Funnily enough, it has not always been so. In fact before the law regarding disposal of government land was enacted by the Mintoff government, a government could do as it pleased without the need of getting the green light from the House of Representatives. This is one of the Mintoff inspired laws with which one cannot but agree, more so as this law was enacted by the Mintoff administration to curb the abuse of one of its own ministers who was responsible for the lands department and who really acted as if he owned the country’s land estates, disposing of parts of the country’s property simply by invoking his ministerial powers.

As a result the law states that one cannot directly assign the government’s immovable property without the approval of the House of Representatives. Otherwise the department has to resort to a public tendering process. There are exceptions to this general rule, such as the granting of land for industrial developement (i.e. factories – not banks) and the exchange of property as compensation for expropriated property. Both exceptions have a number of conditions that are known to have been illicitly ignored in some notorious cases.

Eventually as the British services slowly but surely started handing their land assets to the Maltese government, the state’s real estate assets increased appreciably... As they again did when the government took over the larger part of the church’s real estate. I doubt whether the lands department today has an asset register. If it has, it is not in the public domain – which is an even worse situation. However, its piecemeal way of doing things suggests that there is no such thing.

In spite of the massive increase in public land since independence, no effort was ever made to reform the way it is managed and today everybody agrees that the lands department (and whoever was or is politically responsible for it) has made a hash of things over the years. The recent Premier and Old Mint Street scandals only exacerbated the situation as they would not have been possible if the lands department were run on serious lines with good governance and commercial sense being given priority over ministerial dictat.

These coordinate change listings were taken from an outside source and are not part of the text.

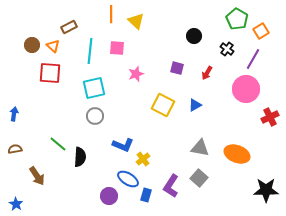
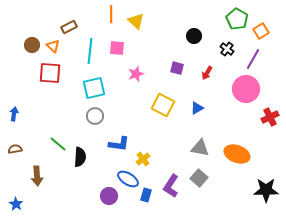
blue triangle: moved 2 px right, 3 px down
blue L-shape: moved 4 px left, 1 px up; rotated 15 degrees counterclockwise
brown arrow: rotated 30 degrees clockwise
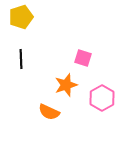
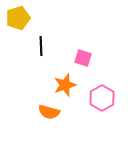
yellow pentagon: moved 3 px left, 1 px down
black line: moved 20 px right, 13 px up
orange star: moved 1 px left
orange semicircle: rotated 10 degrees counterclockwise
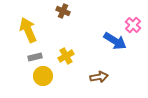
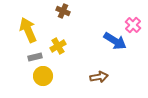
yellow cross: moved 8 px left, 10 px up
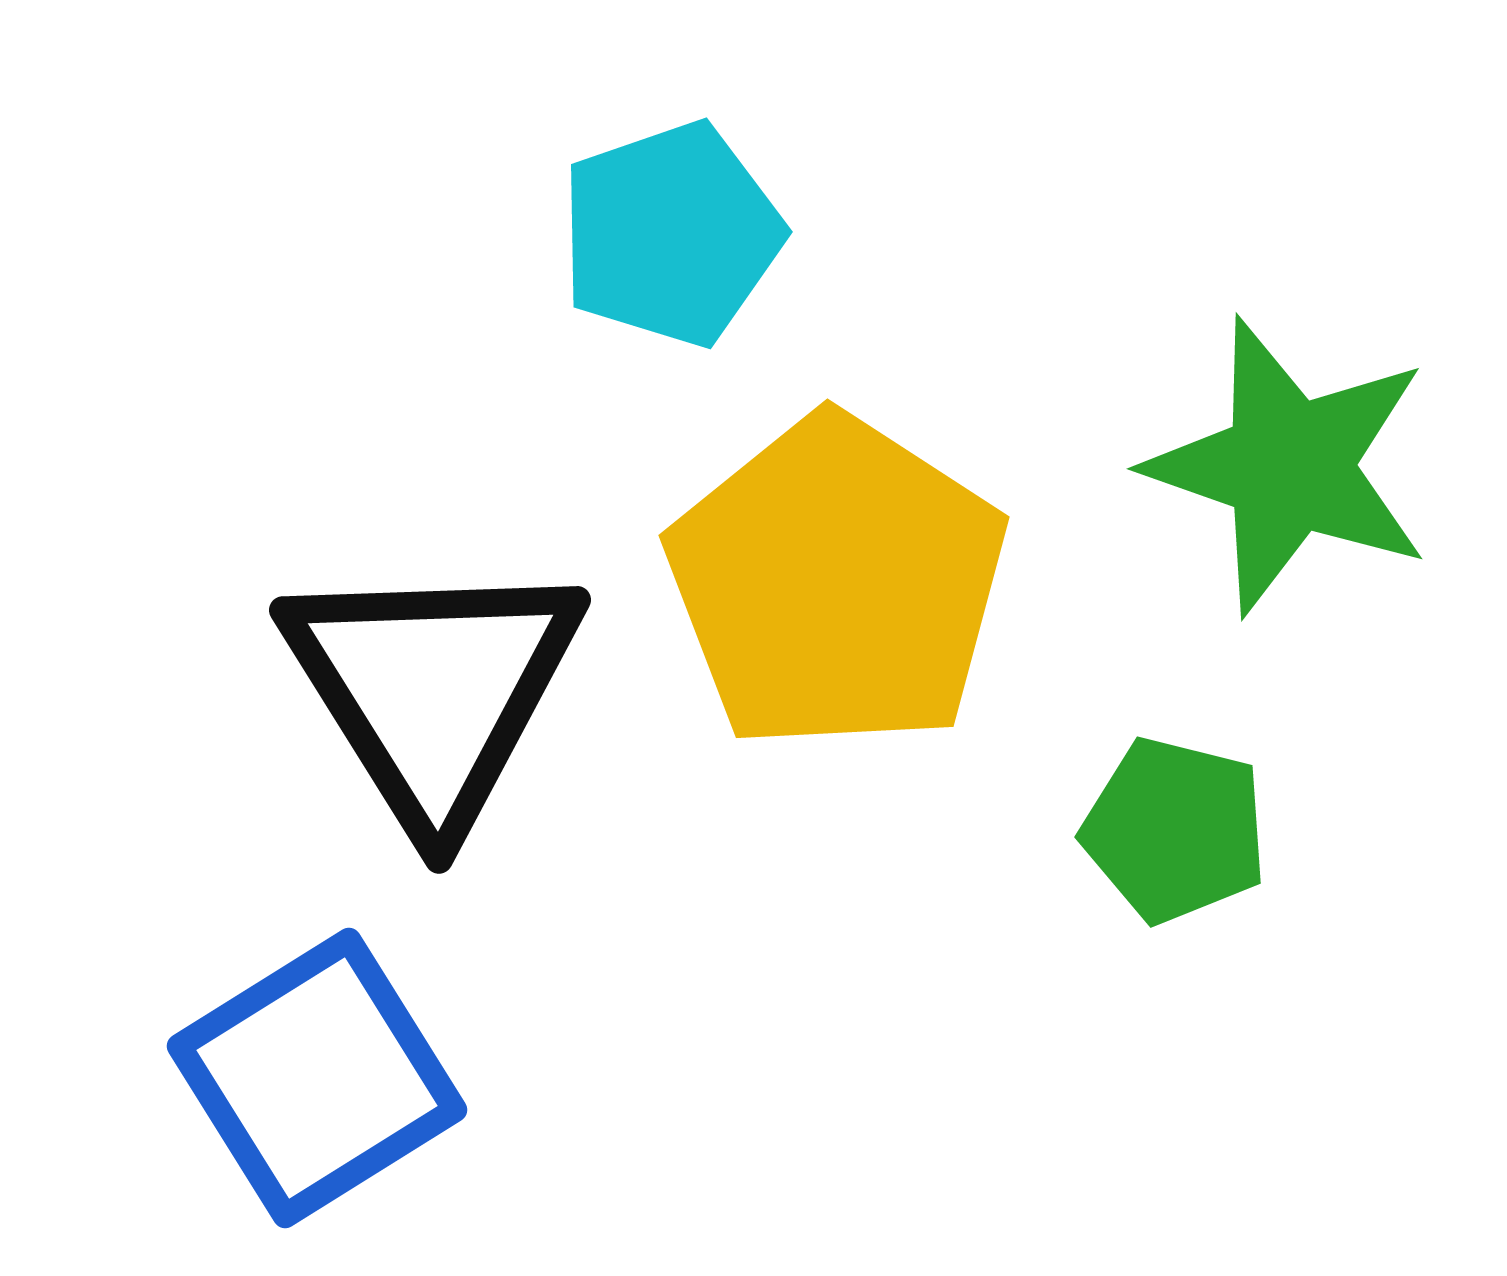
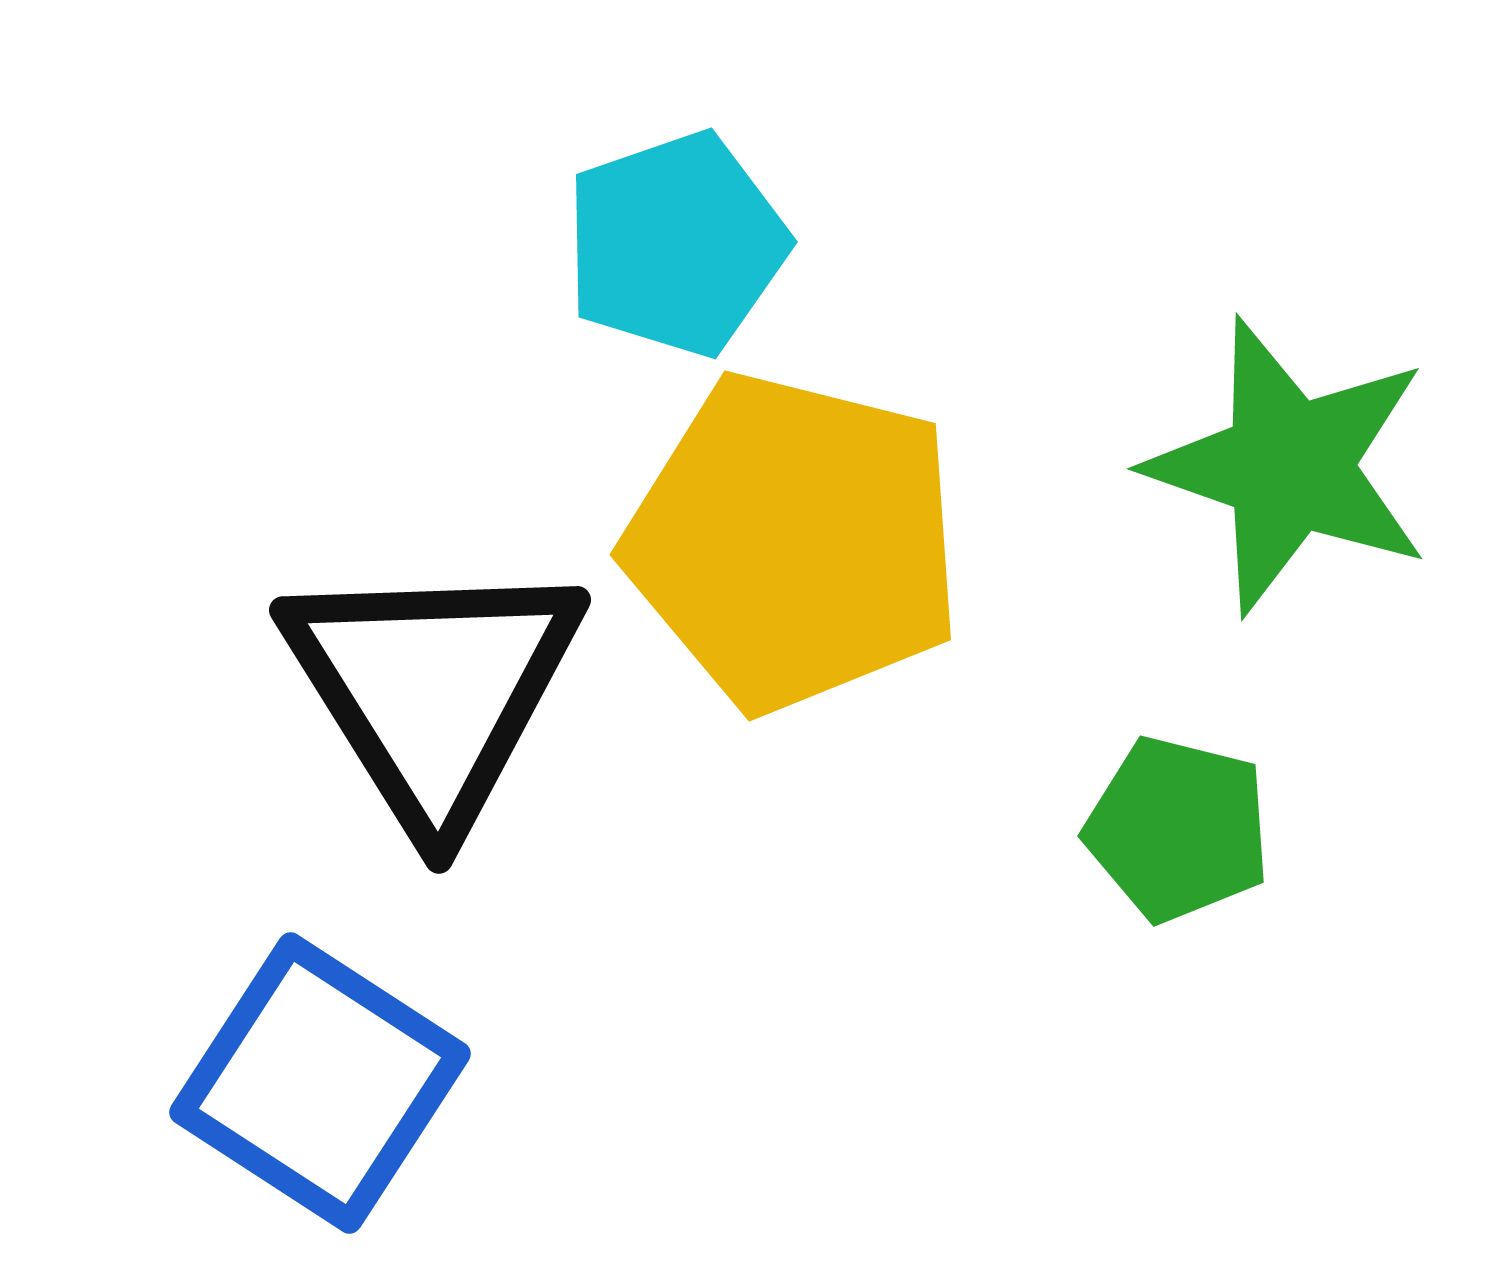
cyan pentagon: moved 5 px right, 10 px down
yellow pentagon: moved 43 px left, 41 px up; rotated 19 degrees counterclockwise
green pentagon: moved 3 px right, 1 px up
blue square: moved 3 px right, 5 px down; rotated 25 degrees counterclockwise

Moreover the lands department is not adequately manned to check that its tenants are not breaching the conditions of contract that gave them some type of title to public property. The recent GWU case is an obviously facetious one. But there are several cases where private citizens adopt the attitude that government property is theirs to do what they like with it because the lands department never comes to know of what is happening. Some even illegally ‘sell’ their title and make money from this abuse.

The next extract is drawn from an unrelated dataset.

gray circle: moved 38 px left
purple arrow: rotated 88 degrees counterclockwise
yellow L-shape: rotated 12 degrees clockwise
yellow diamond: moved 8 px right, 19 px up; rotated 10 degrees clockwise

Others – like the so-called Armier boathouse owners – are simply illegal squatters on public land without any title whatsoever, even though they ‘bought’ their ‘boathouse’ from some unscrupulous contractor who just moved in onto public land without anyone stopping him. The ‘boathouse’ abuse is so big that the lands department even considers that it cannot fight it off on its own! 

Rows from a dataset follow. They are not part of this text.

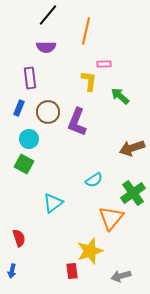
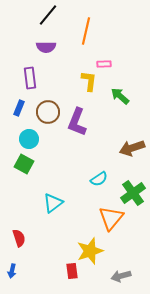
cyan semicircle: moved 5 px right, 1 px up
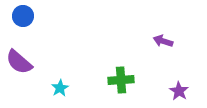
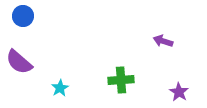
purple star: moved 1 px down
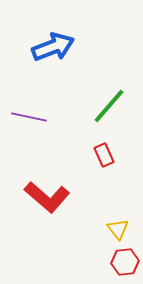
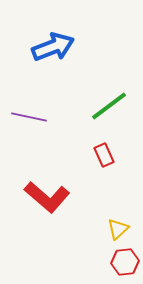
green line: rotated 12 degrees clockwise
yellow triangle: rotated 25 degrees clockwise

This is one aspect of the civil service set-up inherited from the British that has never been reorganised to recognise the state of play in a new Malta that has been running its own affairs for over 50 years.

Can you imagine some real estate enterpreneur running his business as a government department?

Smarter than smart

I was intrigued by the cynical way the government reacted to criticism about the annual ground rent to be paid by the AUM for the use of the land that was handed over to it by saying it was more than that paid by SmartCity. 

Whether it is because of the global economic crisis or for any other reason, we now know that SmartCity has not reached its objective. Remember the PN administration bragging that 5,000 jobs were going to be created in SmartCity in order to justify the low price and the way MEPA amended the local plan for the area to reflect the pre-determined project plans?

Today the good restaurant in the area is probably one of its biggest assets – even though no one mentioned restaurants when SmartCity was launched! And nobody now mentions the promised 5,000 jobs. Perhaps they were all going to be waiters!

Now MEPA will amend the local plan to accommodate the Jordanian’s plans, of course.

Apparently, the so-called American University of Malta has already failed its most important test – it will not be recognised as a university but only as an institute in further education. There were already doubts as to how American the insitution was going to be, anyway. Perhaps it is going to be the (almost) American College of Malta?!

I bet that eventually it will provide its students with sea view guest rooms, restaurants and other ‘facilities and amenities’ that will be mostly patronised by Maltese citizens and tourists as has happened in SmartCity. 

At the end of the day real estate is real estate whether it is developed by the so-called ‘greedy’ Maltese developers or by the even greedier foreigners who are lured to Malta by being given public land at rates that are much below market prices. 

Comparisons are odious. 

This one is even smarter than smart.